■ **RECORDS PROVIDED**:

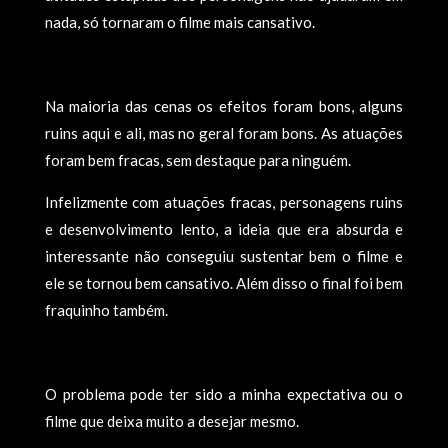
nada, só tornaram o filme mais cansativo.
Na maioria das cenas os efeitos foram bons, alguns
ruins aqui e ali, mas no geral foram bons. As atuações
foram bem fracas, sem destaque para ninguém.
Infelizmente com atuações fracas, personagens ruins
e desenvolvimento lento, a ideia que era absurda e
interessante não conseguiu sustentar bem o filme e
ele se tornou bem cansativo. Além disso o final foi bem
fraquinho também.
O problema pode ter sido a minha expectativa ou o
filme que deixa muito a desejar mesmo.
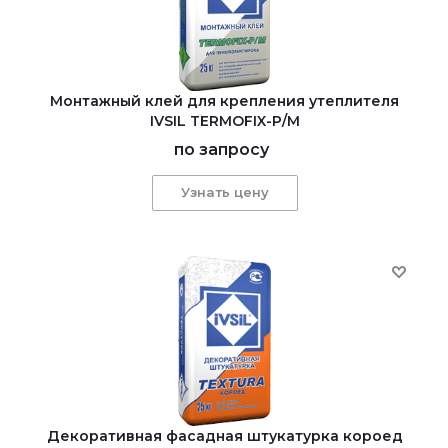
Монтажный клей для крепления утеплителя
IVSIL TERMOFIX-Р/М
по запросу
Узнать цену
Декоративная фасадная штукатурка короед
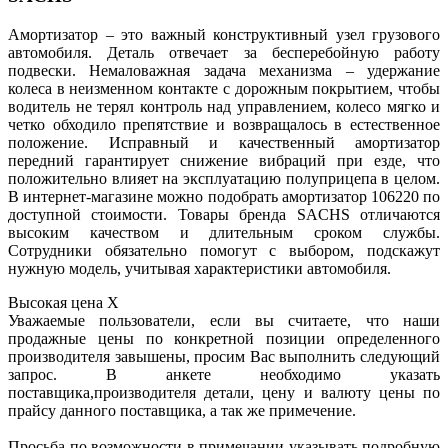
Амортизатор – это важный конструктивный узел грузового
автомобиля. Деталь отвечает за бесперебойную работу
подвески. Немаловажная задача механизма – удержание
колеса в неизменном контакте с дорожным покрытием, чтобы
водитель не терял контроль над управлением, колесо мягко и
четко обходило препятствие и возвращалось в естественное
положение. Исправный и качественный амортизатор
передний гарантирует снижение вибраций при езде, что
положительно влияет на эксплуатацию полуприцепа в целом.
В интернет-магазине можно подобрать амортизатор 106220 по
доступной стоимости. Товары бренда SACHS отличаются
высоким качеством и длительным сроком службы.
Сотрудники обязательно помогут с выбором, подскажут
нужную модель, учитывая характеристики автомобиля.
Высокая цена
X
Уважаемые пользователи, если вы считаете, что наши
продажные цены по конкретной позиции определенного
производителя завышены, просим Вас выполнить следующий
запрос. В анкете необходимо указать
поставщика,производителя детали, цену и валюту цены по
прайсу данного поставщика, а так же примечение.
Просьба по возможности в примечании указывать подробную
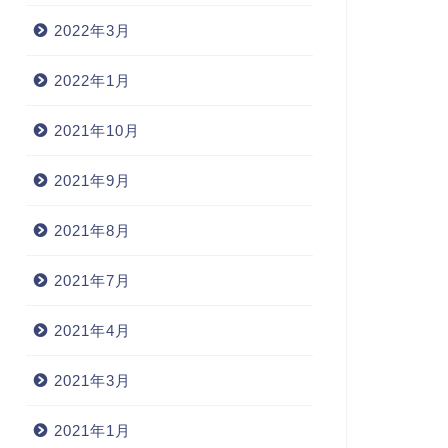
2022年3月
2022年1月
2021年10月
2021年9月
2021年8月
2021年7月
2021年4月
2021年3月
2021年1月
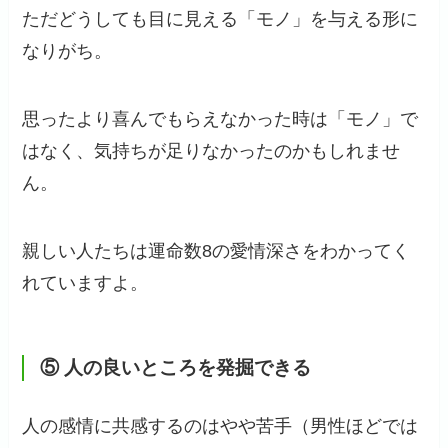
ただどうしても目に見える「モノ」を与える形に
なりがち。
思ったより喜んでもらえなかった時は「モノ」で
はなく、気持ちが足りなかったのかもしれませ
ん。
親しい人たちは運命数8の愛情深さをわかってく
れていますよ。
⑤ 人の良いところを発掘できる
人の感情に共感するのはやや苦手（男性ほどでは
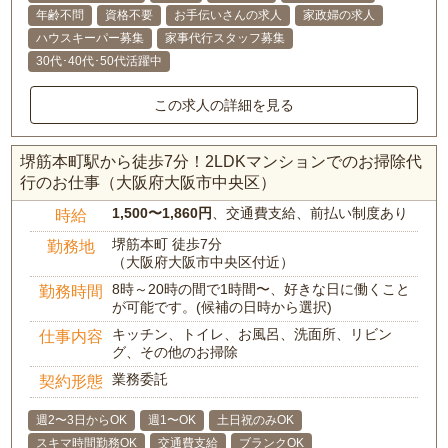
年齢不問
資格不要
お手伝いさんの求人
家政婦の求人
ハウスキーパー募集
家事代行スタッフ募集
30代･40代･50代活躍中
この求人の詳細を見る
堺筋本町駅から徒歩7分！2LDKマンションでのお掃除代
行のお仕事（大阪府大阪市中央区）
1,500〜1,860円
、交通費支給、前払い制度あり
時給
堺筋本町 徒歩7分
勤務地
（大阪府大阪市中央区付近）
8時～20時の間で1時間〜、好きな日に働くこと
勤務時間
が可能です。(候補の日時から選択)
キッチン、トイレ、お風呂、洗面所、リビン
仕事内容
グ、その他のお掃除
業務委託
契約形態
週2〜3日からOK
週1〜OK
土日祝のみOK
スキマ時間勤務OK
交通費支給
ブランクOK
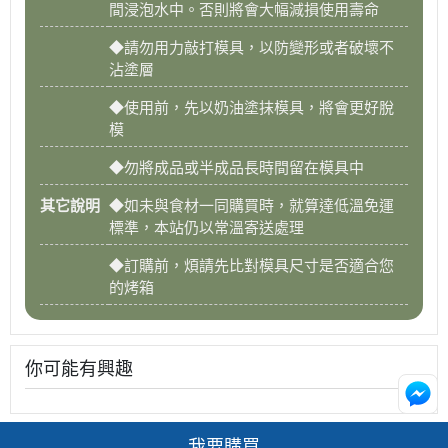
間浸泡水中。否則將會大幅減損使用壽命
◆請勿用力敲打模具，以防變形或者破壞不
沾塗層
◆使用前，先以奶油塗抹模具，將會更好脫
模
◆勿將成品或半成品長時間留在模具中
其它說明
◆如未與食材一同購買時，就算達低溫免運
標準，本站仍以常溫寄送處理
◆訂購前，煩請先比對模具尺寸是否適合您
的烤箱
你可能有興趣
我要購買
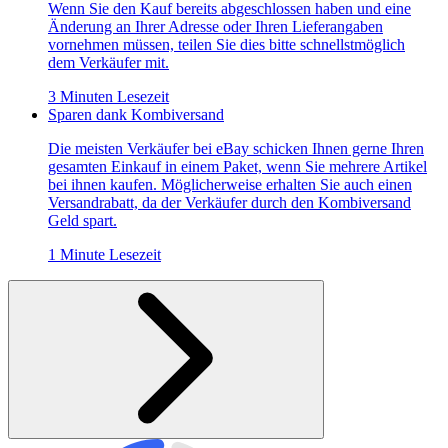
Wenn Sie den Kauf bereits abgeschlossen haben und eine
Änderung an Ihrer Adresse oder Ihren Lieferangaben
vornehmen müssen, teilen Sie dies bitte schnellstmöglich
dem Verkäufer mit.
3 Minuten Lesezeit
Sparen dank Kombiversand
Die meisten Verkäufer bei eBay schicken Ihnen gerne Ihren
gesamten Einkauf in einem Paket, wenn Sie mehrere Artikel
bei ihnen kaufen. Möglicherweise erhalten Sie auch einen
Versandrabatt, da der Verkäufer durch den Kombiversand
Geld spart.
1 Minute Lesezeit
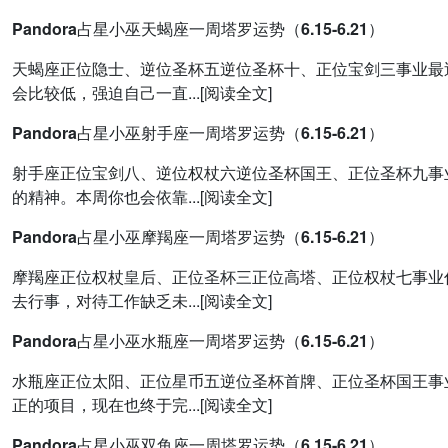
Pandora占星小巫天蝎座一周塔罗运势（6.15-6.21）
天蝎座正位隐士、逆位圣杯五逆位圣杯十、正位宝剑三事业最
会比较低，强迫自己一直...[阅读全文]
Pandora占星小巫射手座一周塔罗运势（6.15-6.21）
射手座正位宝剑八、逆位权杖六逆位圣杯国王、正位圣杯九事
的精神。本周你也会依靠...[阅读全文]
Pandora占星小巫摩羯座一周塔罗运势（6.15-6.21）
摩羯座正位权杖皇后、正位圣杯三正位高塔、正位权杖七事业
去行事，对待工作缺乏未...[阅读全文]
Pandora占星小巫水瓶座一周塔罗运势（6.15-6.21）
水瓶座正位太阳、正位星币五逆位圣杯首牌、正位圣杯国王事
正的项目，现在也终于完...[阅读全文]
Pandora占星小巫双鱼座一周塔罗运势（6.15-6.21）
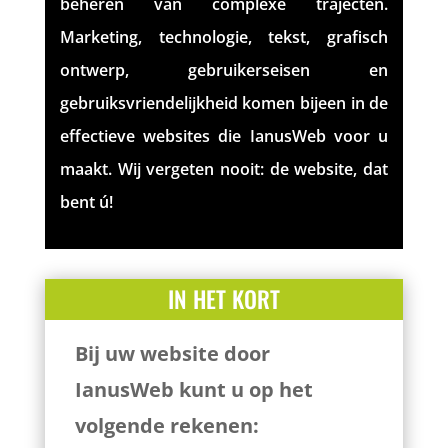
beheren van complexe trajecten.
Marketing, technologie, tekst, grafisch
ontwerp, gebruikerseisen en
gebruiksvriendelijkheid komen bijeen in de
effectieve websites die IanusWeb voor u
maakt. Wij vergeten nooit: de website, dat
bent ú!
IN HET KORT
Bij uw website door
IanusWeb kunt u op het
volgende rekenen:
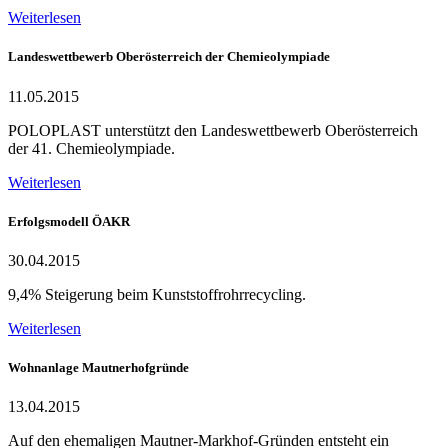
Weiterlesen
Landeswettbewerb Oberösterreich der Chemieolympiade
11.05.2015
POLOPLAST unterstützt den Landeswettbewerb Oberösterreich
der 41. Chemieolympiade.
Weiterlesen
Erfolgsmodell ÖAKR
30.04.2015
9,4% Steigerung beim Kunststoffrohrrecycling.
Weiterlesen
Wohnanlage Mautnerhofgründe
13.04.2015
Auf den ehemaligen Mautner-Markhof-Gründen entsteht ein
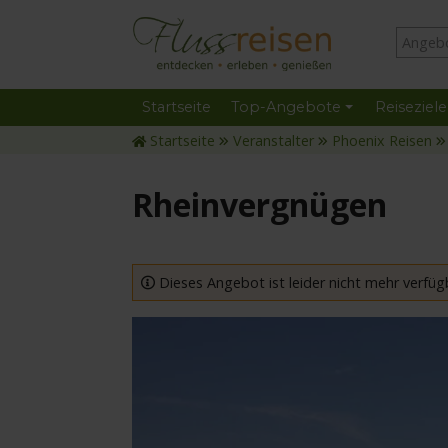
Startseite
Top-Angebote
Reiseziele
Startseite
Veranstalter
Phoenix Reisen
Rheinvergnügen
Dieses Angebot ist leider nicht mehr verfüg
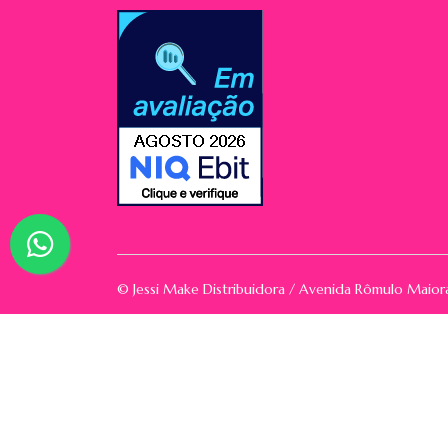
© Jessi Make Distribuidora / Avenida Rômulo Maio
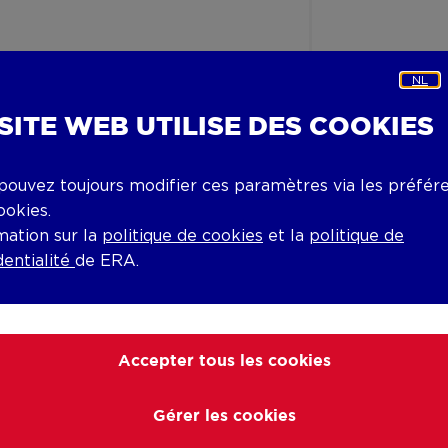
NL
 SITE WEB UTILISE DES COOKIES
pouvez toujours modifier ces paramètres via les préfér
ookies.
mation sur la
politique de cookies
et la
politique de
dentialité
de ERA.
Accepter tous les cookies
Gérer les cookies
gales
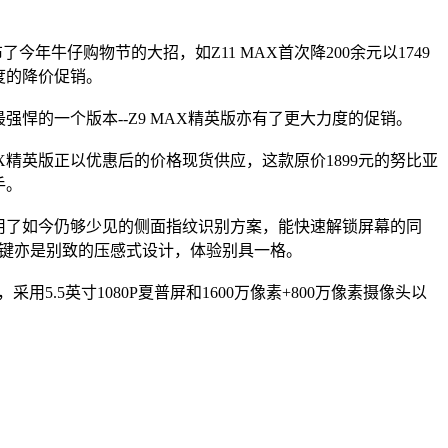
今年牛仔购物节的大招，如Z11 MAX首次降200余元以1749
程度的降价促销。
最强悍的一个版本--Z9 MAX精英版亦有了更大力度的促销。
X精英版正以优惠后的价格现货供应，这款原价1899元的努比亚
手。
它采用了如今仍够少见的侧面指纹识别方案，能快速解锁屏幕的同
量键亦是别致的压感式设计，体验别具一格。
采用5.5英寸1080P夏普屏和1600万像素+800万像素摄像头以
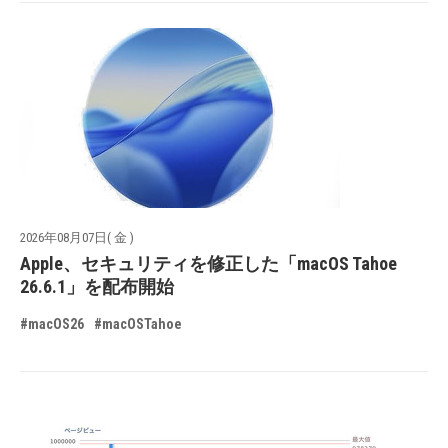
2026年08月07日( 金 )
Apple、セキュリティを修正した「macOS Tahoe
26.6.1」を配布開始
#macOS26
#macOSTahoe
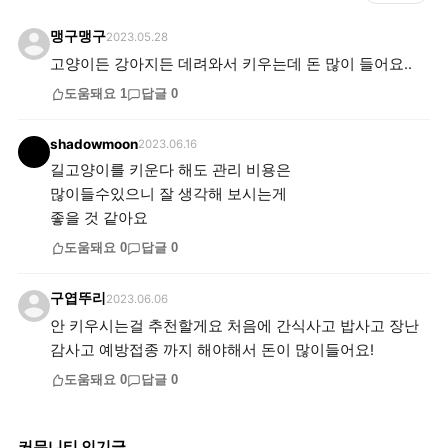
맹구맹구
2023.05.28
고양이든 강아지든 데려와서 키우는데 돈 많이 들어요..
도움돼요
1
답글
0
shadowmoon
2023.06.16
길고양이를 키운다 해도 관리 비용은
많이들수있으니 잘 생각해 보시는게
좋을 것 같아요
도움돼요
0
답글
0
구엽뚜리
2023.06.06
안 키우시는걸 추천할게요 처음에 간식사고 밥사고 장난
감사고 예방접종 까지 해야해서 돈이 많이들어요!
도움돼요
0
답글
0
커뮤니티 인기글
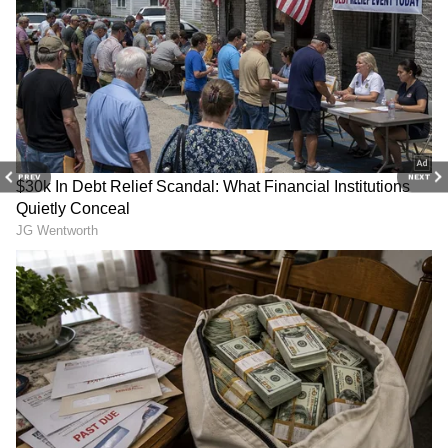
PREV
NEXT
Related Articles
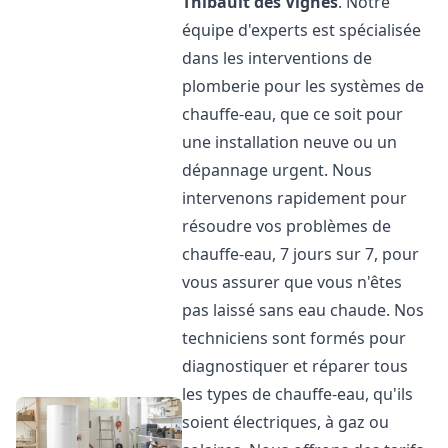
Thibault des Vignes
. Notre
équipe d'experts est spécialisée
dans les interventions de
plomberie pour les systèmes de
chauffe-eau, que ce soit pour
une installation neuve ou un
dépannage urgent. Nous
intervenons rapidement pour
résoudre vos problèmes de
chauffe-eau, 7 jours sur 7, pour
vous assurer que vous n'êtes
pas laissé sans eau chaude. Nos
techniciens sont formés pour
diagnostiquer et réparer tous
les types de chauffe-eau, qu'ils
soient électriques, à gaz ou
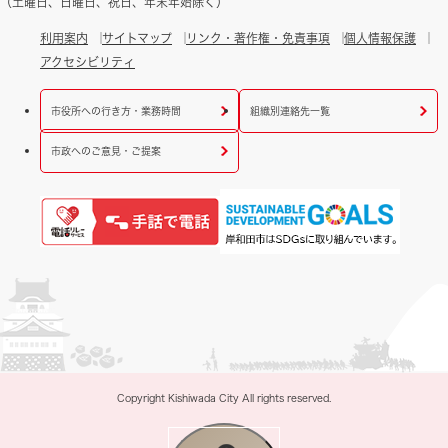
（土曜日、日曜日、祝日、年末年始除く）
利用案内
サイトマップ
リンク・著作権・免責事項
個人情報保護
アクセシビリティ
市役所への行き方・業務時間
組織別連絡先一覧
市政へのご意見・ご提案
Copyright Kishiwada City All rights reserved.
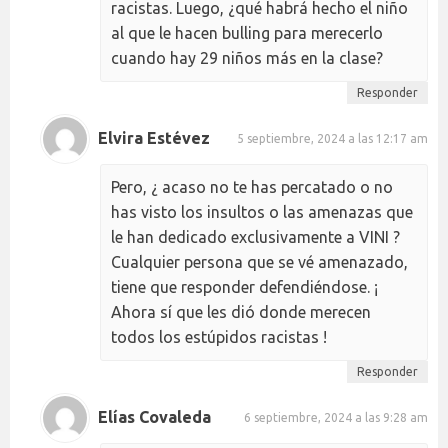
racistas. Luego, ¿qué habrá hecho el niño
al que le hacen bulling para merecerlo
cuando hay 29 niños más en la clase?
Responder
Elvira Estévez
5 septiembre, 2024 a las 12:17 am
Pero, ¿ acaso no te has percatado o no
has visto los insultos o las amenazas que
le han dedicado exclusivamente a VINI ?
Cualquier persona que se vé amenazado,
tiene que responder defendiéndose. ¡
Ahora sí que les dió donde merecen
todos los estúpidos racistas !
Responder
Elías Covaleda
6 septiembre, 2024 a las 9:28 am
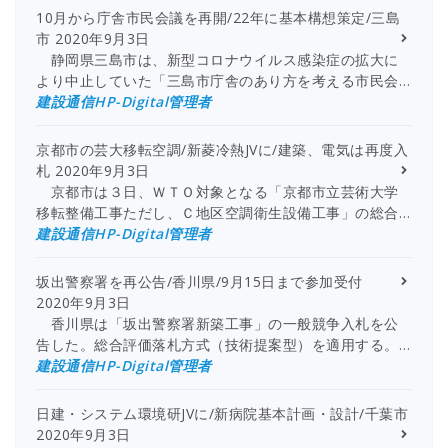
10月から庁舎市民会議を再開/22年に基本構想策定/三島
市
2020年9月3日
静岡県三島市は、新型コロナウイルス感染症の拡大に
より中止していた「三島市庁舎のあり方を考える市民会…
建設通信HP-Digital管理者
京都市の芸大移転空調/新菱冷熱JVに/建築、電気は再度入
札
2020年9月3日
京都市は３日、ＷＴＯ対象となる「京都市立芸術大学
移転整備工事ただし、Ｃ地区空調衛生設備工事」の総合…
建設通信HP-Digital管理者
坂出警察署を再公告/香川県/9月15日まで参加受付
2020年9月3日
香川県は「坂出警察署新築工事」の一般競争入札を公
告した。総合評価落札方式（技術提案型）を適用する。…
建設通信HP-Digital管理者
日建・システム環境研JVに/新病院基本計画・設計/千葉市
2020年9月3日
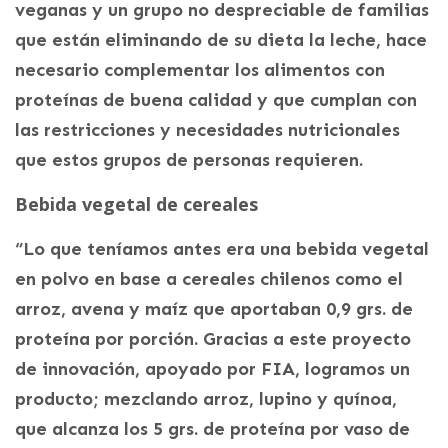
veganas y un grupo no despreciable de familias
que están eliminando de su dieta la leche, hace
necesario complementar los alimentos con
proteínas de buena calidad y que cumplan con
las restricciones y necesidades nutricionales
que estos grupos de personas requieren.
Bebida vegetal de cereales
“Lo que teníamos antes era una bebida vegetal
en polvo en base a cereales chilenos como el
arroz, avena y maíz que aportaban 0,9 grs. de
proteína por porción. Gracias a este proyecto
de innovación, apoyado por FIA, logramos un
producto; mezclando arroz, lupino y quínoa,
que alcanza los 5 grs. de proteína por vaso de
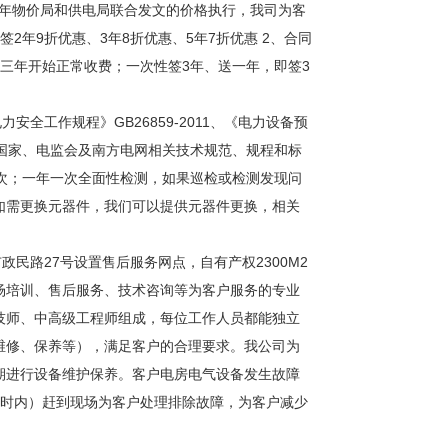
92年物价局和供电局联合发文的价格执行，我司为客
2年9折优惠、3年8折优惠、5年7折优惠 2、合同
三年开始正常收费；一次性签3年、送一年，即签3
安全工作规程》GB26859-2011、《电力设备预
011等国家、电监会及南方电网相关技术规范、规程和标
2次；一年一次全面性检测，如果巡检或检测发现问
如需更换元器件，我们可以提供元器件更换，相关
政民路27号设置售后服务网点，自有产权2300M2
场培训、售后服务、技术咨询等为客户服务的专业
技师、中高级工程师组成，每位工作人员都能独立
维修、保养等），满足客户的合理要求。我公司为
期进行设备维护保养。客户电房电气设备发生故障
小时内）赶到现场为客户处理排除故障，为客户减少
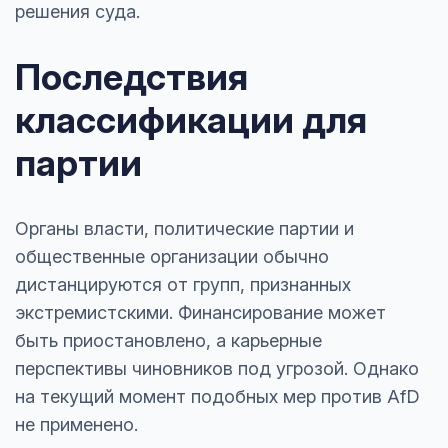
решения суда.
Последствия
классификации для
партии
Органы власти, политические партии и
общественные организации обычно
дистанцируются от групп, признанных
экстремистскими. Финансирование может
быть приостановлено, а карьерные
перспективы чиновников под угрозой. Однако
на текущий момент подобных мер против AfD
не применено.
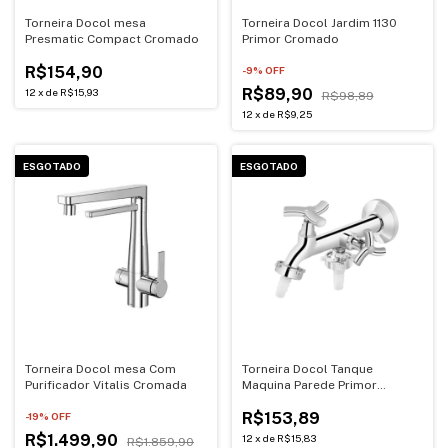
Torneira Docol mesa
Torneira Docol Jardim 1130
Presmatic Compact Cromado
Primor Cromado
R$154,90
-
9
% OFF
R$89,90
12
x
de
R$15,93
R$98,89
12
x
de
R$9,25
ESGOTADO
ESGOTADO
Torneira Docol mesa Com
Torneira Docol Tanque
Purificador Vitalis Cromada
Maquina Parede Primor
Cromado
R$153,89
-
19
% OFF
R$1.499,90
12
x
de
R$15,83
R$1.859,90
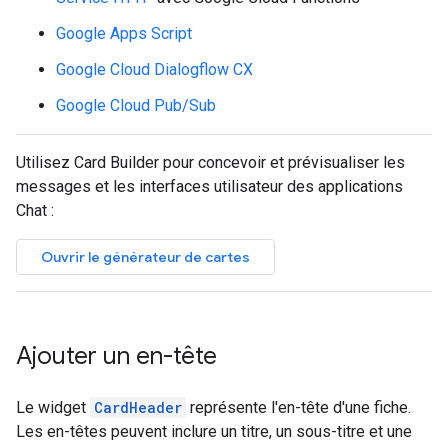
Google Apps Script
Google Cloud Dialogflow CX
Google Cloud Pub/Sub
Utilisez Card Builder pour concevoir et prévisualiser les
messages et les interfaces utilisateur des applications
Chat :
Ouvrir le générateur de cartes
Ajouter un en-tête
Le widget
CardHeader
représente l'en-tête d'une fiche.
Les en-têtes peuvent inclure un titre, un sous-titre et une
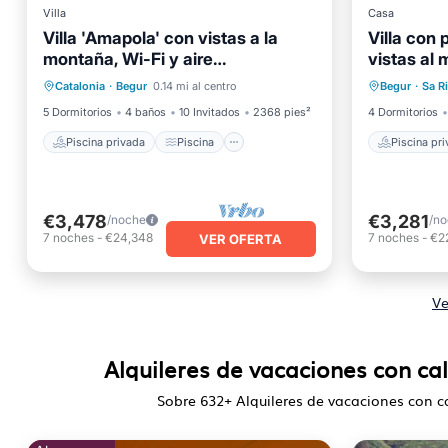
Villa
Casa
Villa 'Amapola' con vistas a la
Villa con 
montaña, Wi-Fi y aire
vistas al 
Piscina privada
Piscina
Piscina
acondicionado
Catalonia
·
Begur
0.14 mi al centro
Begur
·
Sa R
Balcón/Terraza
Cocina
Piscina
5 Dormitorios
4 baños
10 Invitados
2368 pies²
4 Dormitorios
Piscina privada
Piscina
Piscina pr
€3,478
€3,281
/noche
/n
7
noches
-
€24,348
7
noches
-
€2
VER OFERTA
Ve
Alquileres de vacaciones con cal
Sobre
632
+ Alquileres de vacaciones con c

■ **PROBLEM DETAILS**: Lines containing the word "arroz": copy each of them from the material.

■ **EXERCISE RESPONSE**:
arroz, avena y maíz que aportaban 0,9 grs. de
producto; mezclando arroz, lupino y quínoa,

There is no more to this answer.